ACR-18This post was contributed by Arl Van Moore, Jr., MD, chair of the ACR Delegation to the AMA House of Delegates.

At the American Medical Association (AMA) Annual Meeting in Chicago earlier this week, Scott Ferguson, MD, founder of Outpatient Radiology Clinic in West Memphis, Arkansas, was elected to the AMA’s Board of Trustees. I am proud to announce that radiology now has a voice not only on the Board of Trustees, but also on four of the six AMA Councils.

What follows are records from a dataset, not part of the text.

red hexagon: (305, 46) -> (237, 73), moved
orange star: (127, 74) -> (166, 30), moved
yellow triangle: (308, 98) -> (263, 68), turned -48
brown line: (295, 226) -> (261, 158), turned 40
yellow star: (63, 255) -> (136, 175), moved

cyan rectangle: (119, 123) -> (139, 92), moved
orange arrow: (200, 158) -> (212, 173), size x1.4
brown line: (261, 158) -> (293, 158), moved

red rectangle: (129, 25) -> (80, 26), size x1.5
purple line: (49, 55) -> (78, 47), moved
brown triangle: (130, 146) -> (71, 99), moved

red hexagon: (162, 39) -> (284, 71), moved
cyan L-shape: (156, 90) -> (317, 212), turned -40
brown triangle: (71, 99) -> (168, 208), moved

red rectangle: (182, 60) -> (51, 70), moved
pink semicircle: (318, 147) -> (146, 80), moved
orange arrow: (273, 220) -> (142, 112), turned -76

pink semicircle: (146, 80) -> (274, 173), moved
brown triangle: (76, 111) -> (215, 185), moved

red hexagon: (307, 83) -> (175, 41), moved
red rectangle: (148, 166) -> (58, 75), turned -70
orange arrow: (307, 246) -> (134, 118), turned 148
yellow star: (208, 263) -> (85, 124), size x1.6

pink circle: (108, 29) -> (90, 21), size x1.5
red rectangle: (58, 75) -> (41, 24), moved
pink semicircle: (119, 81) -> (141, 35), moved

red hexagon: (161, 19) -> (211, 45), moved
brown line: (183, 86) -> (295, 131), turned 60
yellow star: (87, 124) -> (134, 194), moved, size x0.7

Other members of the AMA Radiology caucus have taken on the following leadership roles after being elected at the A-18 AMA meeting:

  • Kevin Reilly, MD (KY) – Council on Constitution and Bylaws
  • Sheila Rege, MD (WA) – Council on Medical Service
  • Gunjan Malhotra, MD (MI) – AMA RFS Vice-Chair

And two radiologists already serving on AMA councils are:

  • Jacqueline Bello, MD (NY) – Council on Medical Education
  • Alex Ding, MD (CA) – Council on Science and Public Health

The American College of Radiology (ACR), the AMA and these elected leaders each recognize the importance of collaboration across specialties with respect to improving the delivery of patient care. As health care in the United States moves increasingly toward value based, patient- and family-centered care, radiologists have unique opportunities to improve the patient experience, reduce and eliminate unnecessary procedures and maximize value. We are leveraging the ACR Appropriateness Criteria to help referring physicians make the most appropriate decisions for specific clinical conditions. We’re learning from case studies like this recent example in suburban Philadelphia, where radiologists and emergency department physicians used the Radiology Support, Communication and Alignment Network (R-SCAN)™ to achieve a 45 percent improvement in appropriate CT ordering for pulmonary embolism.

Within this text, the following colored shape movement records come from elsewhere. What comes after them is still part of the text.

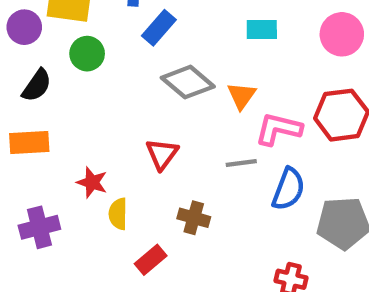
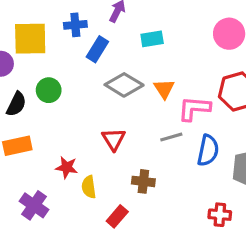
cyan rectangle: (262, 30) -> (152, 39), moved
green circle: (87, 54) -> (49, 90), moved
purple cross: (39, 227) -> (34, 205), turned -32

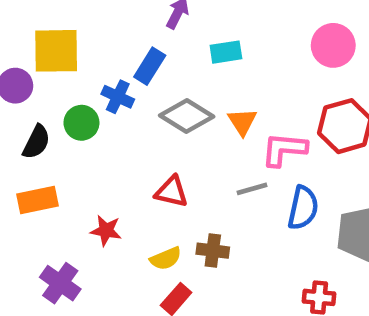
blue cross: (75, 25) -> (118, 97), moved, turned 30
red triangle: (114, 139) -> (172, 192), turned -45
yellow semicircle: (89, 187) -> (166, 259), moved, turned -105

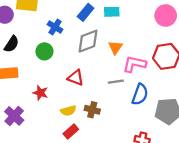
blue rectangle: (150, 66) -> (86, 12), moved
gray diamond: (187, 116) -> (88, 41), turned -60
green circle: (81, 123) -> (44, 51), moved

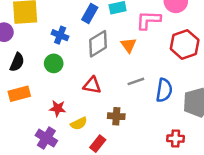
pink L-shape: (134, 64) -> (148, 20), moved
yellow semicircle: (68, 111) -> (79, 124), moved
purple cross: (14, 116) -> (46, 138), moved

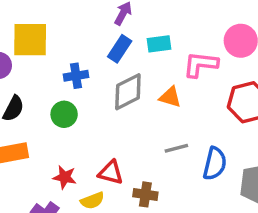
blue cross: (60, 35) -> (76, 76), turned -35
orange triangle: (129, 45) -> (170, 97), turned -42
red triangle: (92, 85) -> (111, 172), moved

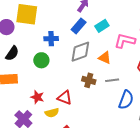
cyan rectangle: (159, 44) -> (102, 26), turned -32
gray line: (176, 148) -> (112, 80), moved
brown cross: (145, 194) -> (89, 80), moved

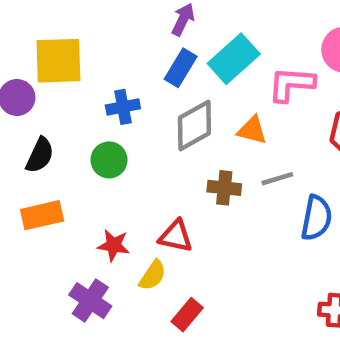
cyan rectangle: (102, 26) -> (234, 59), size x1.5
yellow semicircle: (52, 113) -> (153, 275), turned -32

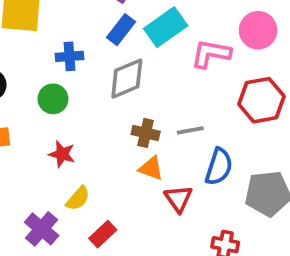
orange triangle: (252, 130) -> (151, 168), moved
red triangle: (176, 236) -> (178, 199), moved, turned 36
red star: (113, 245) -> (62, 154), moved
purple cross: (90, 301) -> (42, 229), moved

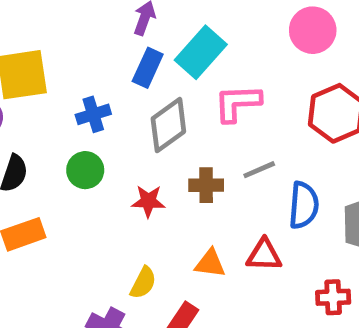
pink L-shape: (211, 54) -> (237, 103), moved
red star: (62, 154) -> (148, 201), moved
orange triangle: (151, 168) -> (210, 263), moved
red triangle: (178, 199) -> (264, 255), turned -40

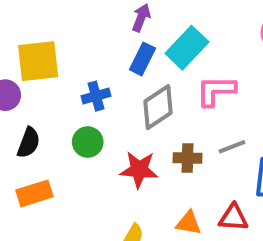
red star: (148, 201) -> (139, 170), size x1.4

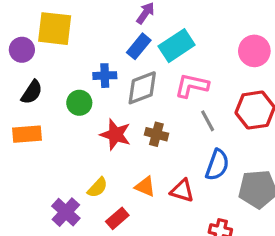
blue cross: (96, 96) -> (105, 76), moved
gray line: (232, 147) -> (208, 121), moved, turned 70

Both the AMA and the ACR are also increasing efforts to engage with medical students and better prepare the next generation of doctors for the opportunities and challenges they will face. Nearly every hospital patient will undergo some type of radiological exam, yet undergraduate medical education curricula often don’t include comprehensive instruction on appropriate imaging. This results in some patients experiencing unnecessary imaging, radiation and costs. The web-based program Radiology-TEACHES uses case vignettes in ACR’s CORTEX integrated with the CareSelect™ clinical decision support (CDS) tool to simulate the image ordering process and educate learners about appropriate imaging.

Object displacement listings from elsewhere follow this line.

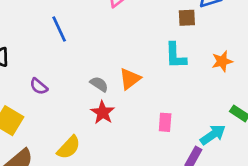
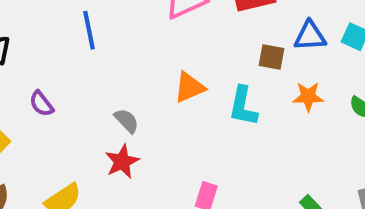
orange star: (222, 61) -> (308, 97), moved
orange triangle: (130, 79) -> (189, 87), moved

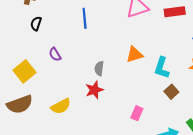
brown square: (271, 57) -> (171, 92), moved, turned 32
gray semicircle: (127, 121) -> (99, 68), turned -136

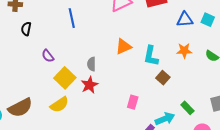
yellow square: (24, 71) -> (65, 78), moved

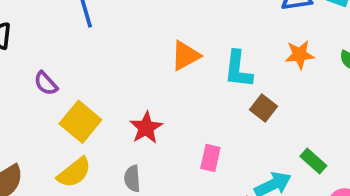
gray semicircle: (91, 64) -> (132, 179), moved
red star: (89, 85) -> (146, 128), moved

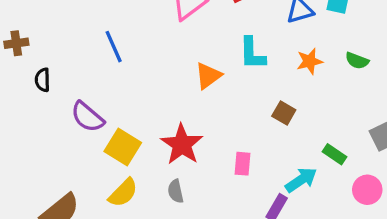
cyan L-shape: (238, 69) -> (252, 53), moved
purple semicircle: (46, 83) -> (87, 117), size x1.5
red star: (146, 128) -> (182, 144), size x1.4

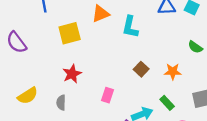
orange star: (310, 61) -> (173, 72), moved
orange triangle: (208, 76) -> (101, 14), moved
red star: (182, 144) -> (72, 74), size x0.7
yellow square: (123, 147) -> (70, 33), moved, turned 30

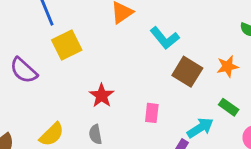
cyan L-shape: (130, 27) -> (165, 38), moved, turned -40
yellow square: (70, 33) -> (67, 45), moved
brown square: (141, 69) -> (187, 72), size x1.5

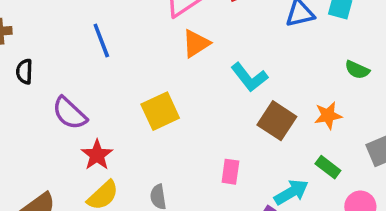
yellow square: (67, 45) -> (160, 111), moved
red star: (102, 95) -> (97, 155), moved

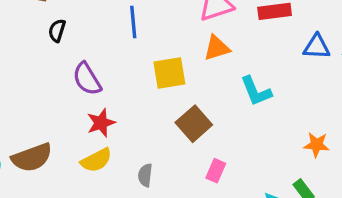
yellow square: (160, 111) -> (169, 73), moved
brown square: (277, 121) -> (194, 124), moved

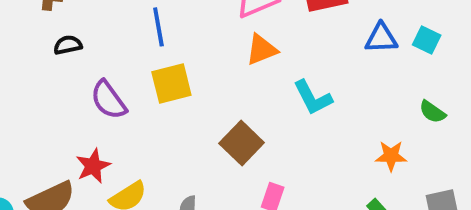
black semicircle: (57, 31) -> (68, 45), turned 65
yellow square: (169, 73) -> (171, 84), moved
red star: (101, 123) -> (93, 166), moved

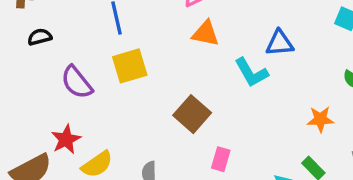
blue triangle: (381, 38) -> (280, 43), moved
orange triangle: (261, 50) -> (206, 33), turned 36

No matter where we as radiologists fall on the continuum of an individual patient’s care, we possess a unique opportunity to break down silos and enhance collaboration that leads to better outcomes. This is true not only within radiology but also across specialty lines as we work with colleagues in different referral specialties. It will require good leadership within our specialty as well as a commitment to teamwork to help bridge these gaps and develop these teams. This representation at the AMA will help us accomplish that!

  • How are you working to collaborate across specialties and build health teams to achieve better outcomes for your patients?